Saint-Saëns: Complete werken voor viool en orkest. Ulf Hoelscher (v), Ralph Kirschbaum (vc) met het Philharmonia orkest o.l.v. Pierre Dervaux. Warner 7243-572.001-2, Brilliant Classsics 94308 (2 cd’s, 2u. 29’38”). 1977
Saint-Saëns: Complete werken voor viool en cello en orkest. Liya Petrova (v), Jolente de Mayer (v), Tatiana Samouil (v), Harriet Langley (v), Elina Buksha (v), Maria Milstein (v), Noëlle Weidmann (vc), Adam Krzeszowiec (vc), Deborah Pae (vc), Wojciech Fudala (vc) met het Luiks filharmonisch orkest o.l.v. Christian Arming. Zig-Zag territoires ZZT335 (3 cd’s, 3u. 53’12”). 2013
Om welke werken gaat het hier?
Vioolconcert nr. 1 in A op. 20 (1859)
Vioolconcert nr.2 in C op. 58 (1880)
Vioolconcert nr. 3 in b op. 61 (1880)
La muse et le poète op.132 (1910)
Valse-caprice (bew Ysaÿe) (1877)
Romance in C op.48 (1871)
Romance in Des op.37 (1874)
Havanaise op. 83 (1887)
Morceau de concert in e op. 62 1880)
Introduction et rondo capriccioso op. 28 (1887)
Caprice andalou in G op. 122 (1904)
Prélude du Déluge op. 45 (1875).
Saint-Saëns was een meester in het vlechten van melodieën, net als van het orkestrale klankpalet. De meeste hier bijeengebrachte werken klinken eerder besuikerd dan gezouten. Met het voordeel dat het alles aangenaam te beluisteren is, ook al vertelt de componist weinig nieuws en diepzinnigs, want zijn werken zijn met groot vakmanschap geschreven.
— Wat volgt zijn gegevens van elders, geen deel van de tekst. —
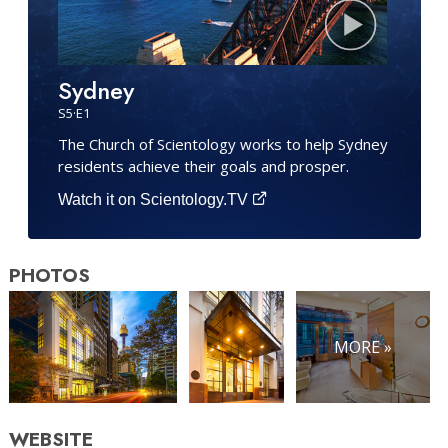
Sydney
S
5
·E
1
The Church of Scientology works to help Sydney
residents achieve their goals and prosper.
Watch it on Scientology.TV
PHOTOS
MORE »
WEBSITE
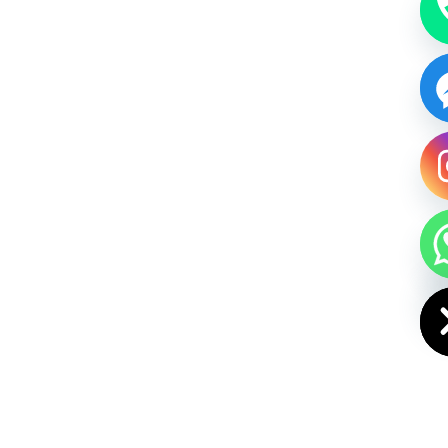
HIDE CHAT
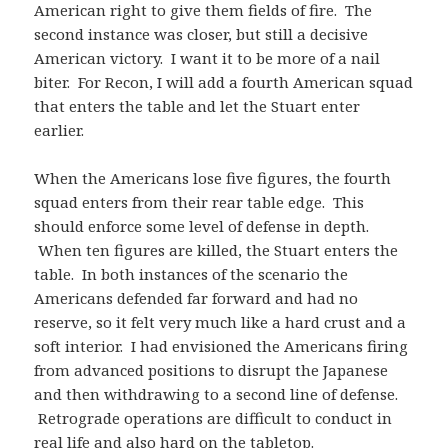
American right to give them fields of fire. The
second instance was closer, but still a decisive
American victory. I want it to be more of a nail
biter. For Recon, I will add a fourth American squad
that enters the table and let the Stuart enter
earlier.
When the Americans lose five figures, the fourth
squad enters from their rear table edge. This
should enforce some level of defense in depth.
When ten figures are killed, the Stuart enters the
table. In both instances of the scenario the
Americans defended far forward and had no
reserve, so it felt very much like a hard crust and a
soft interior. I had envisioned the Americans firing
from advanced positions to disrupt the Japanese
and then withdrawing to a second line of defense.
Retrograde operations are difficult to conduct in
real life and also hard on the tabletop.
Van de concerten zijn het derde vioolconcert en het eerste celloconcert het bekendst, bij de korte stukken de Havanaise en Introduction et rondo capriccioso, maar het is goed om ook eens de rest van de concertante stukken te horen. Het korte eerste vioolconcert is bijvoorbeeld erg aantrekkelijk. Datzelfde geldt voor de minder bekende Romances.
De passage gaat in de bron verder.